256.912 - 280.977 Dietmar Fischer

If AI can explain complicated ideas clearly, what happens to slightly eccentric British digital marketing professors? I shall not panic yet. I have biscuits and rhetorical flair. The machine has neither. The word robot carries both emotions, relief and fear. Relief because the machine helps. Fear because the machine competes. And AI sits right in the middle of that tension.

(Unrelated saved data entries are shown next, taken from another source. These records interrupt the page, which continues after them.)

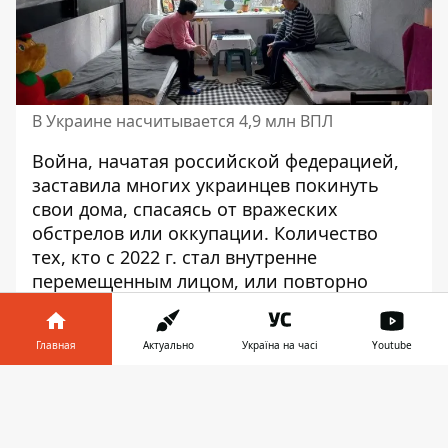
В Украине насчитывается 4,9 млн ВПЛ
Война, начатая российской федерацией,
заставила многих украинцев покинуть
свои дома, спасаясь от вражеских
обстрелов или оккупации. Количество
тех, кто с 2022 г. стал внутренне
перемещенным лицом, или повторно
переместился, достигло 3,5 млн. В целом
на сегодняшний день, с учетом тех ВПЛ,
Главная
Актуально
Україна на часі
Youtube
которые переместились после 2014 года, в
Украине насчитывается 4,9 млн ВПЛ.
Информатор в
Скачать
телефоне
👉
С начала полномасштабной войны
Правительство поддерживало своих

281.418 - 302.422 Dietmar Fischer

For marketers, business owners, and anyone trying to understand artificial intelligence, this is a useful starting point. AI is not just another software update. It is a new form of artificial labor. The factory robot automated physical work. Modern AI automates parts of mental work. Writing, planning, analyzing, communicating and deciding. That is a big shift.

303.043 - 326.75 Dietmar Fischer

And it means we should avoid two lazy reactions. The first is blind hype. AI will solve everything. Replace the team with a chatbot and a vending machine. Absolute nonsense. The second is blind panic. AI is evil. Never touch it. Return to handwritten invoices and carrier pigeons. Also nonsense, though I respect the drama. The smarter question is not simply can AI do this.

327.15 - 345.542 Dietmar Fischer

The smarter question is what happens when AI does this? What happens to the human role? What happens to quality? What happens to responsibility? What happens to creativity? What happens to work itself? That is why the origin of the word robot matters. It reminds us that automation has always been about more than machines.